> **EXERCISE AIM**: Among the records that follow, find the line with "and yet, another part of me would look at wh" and the line with "working. I haven't". Set down those lines and all lines between them exactly, without adding anything.

> **EXERCISE MATERIALS**:
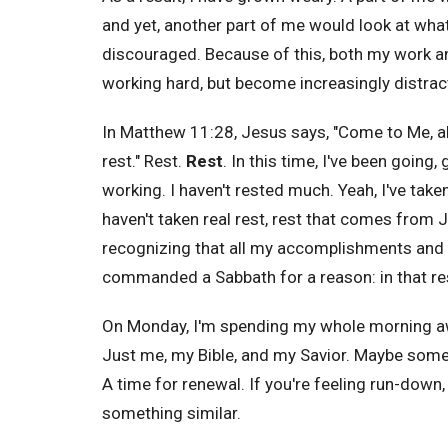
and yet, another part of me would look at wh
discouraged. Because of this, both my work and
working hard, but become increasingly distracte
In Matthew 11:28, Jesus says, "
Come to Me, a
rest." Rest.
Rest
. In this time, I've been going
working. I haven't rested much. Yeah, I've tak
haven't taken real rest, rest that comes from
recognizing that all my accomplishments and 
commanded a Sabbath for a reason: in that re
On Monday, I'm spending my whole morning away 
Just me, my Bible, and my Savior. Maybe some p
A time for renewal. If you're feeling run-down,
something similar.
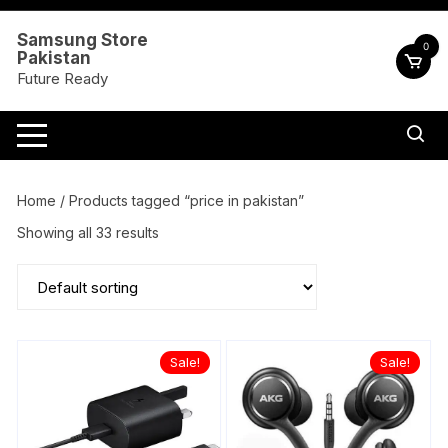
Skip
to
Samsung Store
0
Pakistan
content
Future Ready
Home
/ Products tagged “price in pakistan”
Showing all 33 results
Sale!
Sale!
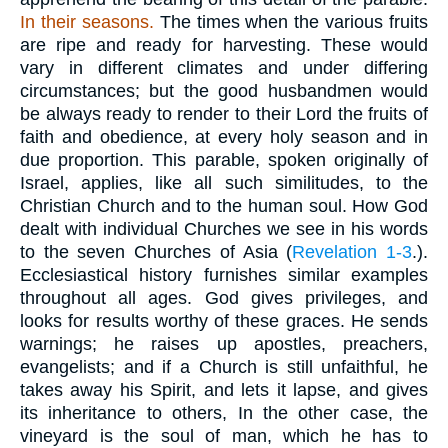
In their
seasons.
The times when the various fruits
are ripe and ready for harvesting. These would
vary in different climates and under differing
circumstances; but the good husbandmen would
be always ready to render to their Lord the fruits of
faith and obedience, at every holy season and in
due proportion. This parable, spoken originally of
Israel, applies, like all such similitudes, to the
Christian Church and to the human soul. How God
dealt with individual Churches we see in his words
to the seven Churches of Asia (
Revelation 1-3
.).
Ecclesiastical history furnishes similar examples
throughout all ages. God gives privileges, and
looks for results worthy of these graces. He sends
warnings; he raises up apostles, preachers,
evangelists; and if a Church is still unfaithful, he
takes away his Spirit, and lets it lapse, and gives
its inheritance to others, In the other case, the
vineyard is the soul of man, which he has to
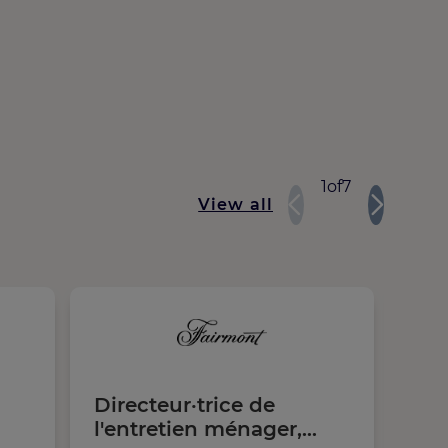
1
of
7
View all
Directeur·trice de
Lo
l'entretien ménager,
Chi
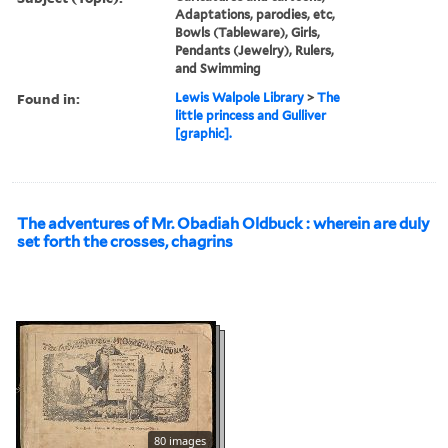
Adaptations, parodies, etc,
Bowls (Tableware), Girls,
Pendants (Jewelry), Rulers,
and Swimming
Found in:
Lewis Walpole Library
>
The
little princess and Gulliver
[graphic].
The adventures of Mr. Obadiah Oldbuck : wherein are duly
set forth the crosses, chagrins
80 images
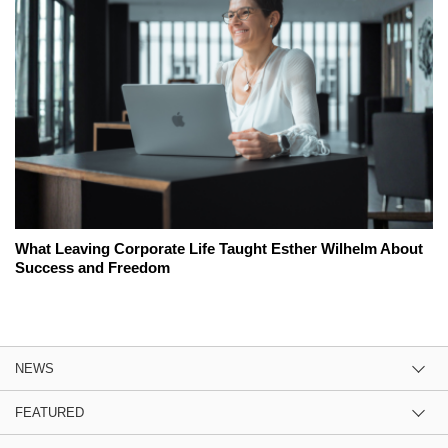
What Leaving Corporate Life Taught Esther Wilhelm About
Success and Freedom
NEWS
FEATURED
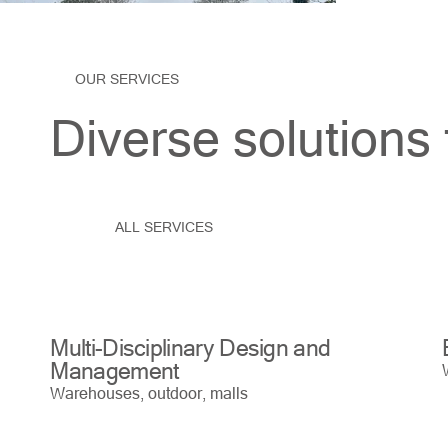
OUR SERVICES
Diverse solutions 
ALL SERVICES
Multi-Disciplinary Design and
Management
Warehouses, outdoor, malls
==
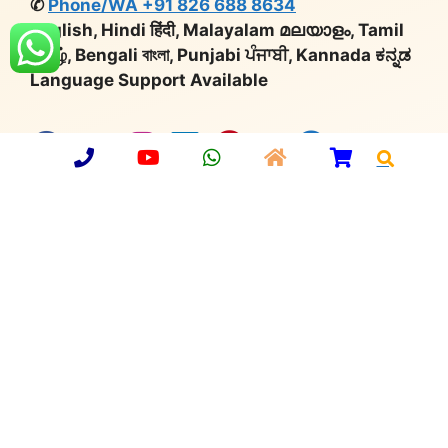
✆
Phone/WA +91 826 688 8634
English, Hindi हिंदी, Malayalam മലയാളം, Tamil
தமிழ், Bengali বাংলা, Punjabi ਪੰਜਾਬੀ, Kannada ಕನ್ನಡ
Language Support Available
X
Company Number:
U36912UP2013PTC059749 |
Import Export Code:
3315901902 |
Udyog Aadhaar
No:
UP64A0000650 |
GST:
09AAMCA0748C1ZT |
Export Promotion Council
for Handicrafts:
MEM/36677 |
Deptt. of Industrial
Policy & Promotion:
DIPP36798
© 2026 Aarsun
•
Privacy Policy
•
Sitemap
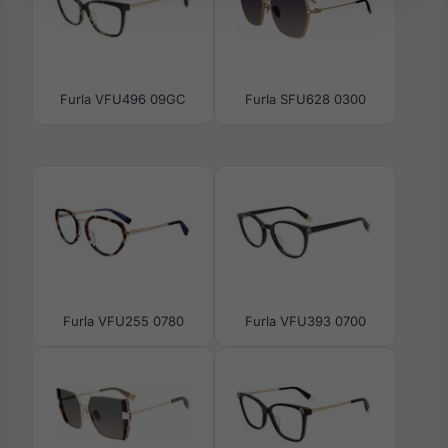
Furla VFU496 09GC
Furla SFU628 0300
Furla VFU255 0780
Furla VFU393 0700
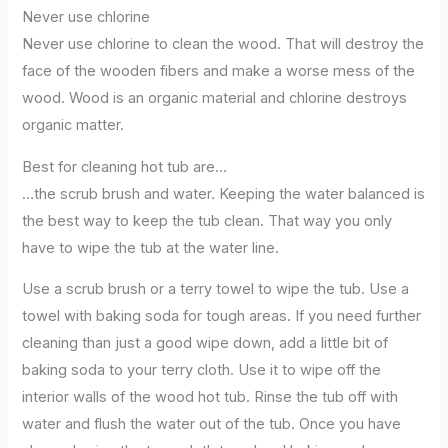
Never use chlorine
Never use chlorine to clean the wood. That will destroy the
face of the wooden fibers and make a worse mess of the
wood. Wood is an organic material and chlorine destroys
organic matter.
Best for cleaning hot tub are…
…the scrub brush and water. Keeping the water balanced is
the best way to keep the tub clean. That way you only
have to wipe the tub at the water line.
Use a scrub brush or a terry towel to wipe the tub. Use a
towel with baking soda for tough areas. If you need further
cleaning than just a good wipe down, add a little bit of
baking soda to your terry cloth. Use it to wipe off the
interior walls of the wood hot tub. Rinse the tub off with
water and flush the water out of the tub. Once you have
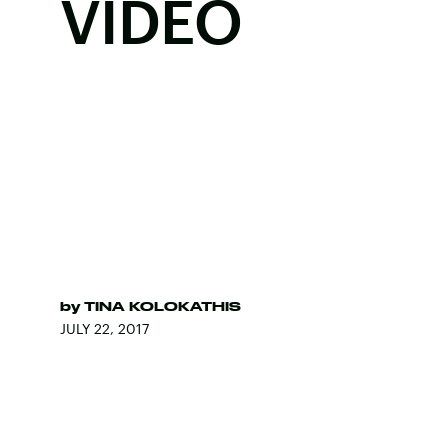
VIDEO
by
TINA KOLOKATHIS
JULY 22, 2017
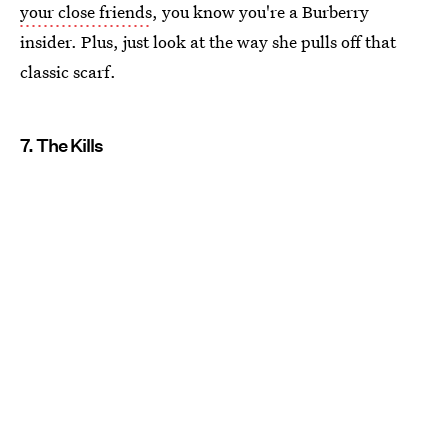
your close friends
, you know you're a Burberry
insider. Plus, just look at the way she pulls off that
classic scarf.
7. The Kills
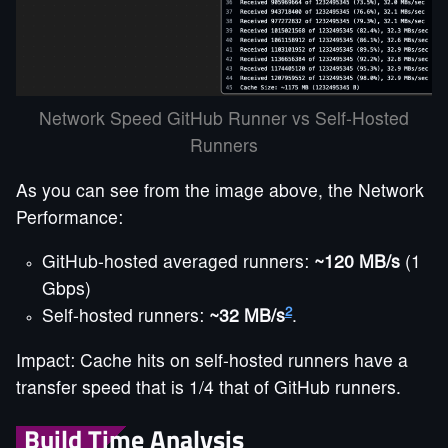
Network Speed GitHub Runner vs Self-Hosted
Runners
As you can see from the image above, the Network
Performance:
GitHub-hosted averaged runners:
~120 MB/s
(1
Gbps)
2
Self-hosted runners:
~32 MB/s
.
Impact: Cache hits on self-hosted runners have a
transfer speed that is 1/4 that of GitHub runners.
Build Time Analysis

> **RESPONSE AREA**:
and yet, another part of me would look at wh
discouraged. Because of this, both my work and
working hard, but become increasingly distracte
In Matthew 11:28, Jesus says, "
Come to Me, a
rest." Rest.
Rest
. In this time, I've been going
working. I haven't rested much. Yeah, I've tak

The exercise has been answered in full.